### EXERCISE DESCRIPTION
Copy exactly, and only, the lines between the start of the entries below and the line containing "مناسب است و", both inclusive. Omit pictures.

Extracted page text data:
++++++

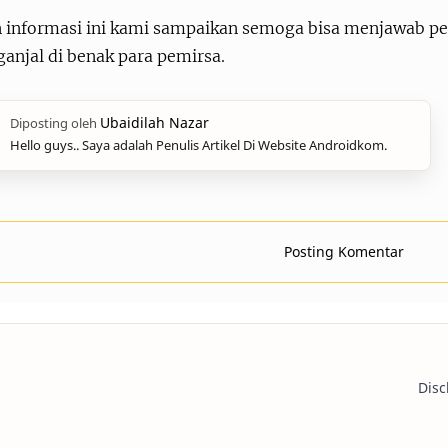
n informasi ini kami sampaikan semoga bisa menjawab pe
anjal di benak para pemirsa.
Hello guys.. Saya adalah Penulis Artikel Di Website Androidkom.
Posting Komentar
Disc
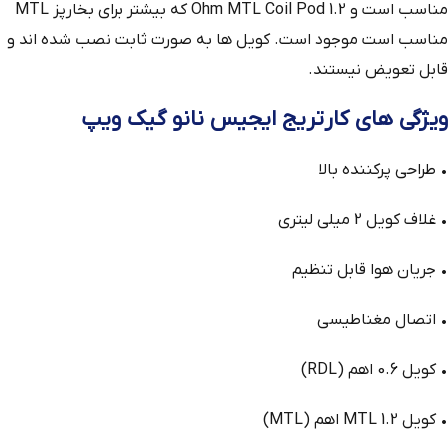
مناسب است و 1.2 Ohm MTL Coil Pod که بیشتر برای بخارپز MTL
مناسب است موجود است. کویل ها به صورت ثابت نصب شده اند و
قابل تعویض نیستند.
ویژگی های کارتریج ایجیس نانو گیک ویپ
• طراحی پرکننده بالا
• غلاف کویل 2 میلی لیتری
• جریان هوا قابل تنظیم
• اتصال مغناطیسی
• کویل 0.6 اهم (RDL)
• کویل MTL 1.2 اهم (MTL)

++++++

### EXPECTED ANSWER
n informasi ini kami sampaikan semoga bisa menjawab pe
anjal di benak para pemirsa.
Hello guys.. Saya adalah Penulis Artikel Di Website Androidkom.
Posting Komentar
Disc
مناسب است و 1.2 Ohm MTL Coil Pod که بیشتر برای بخارپز MTL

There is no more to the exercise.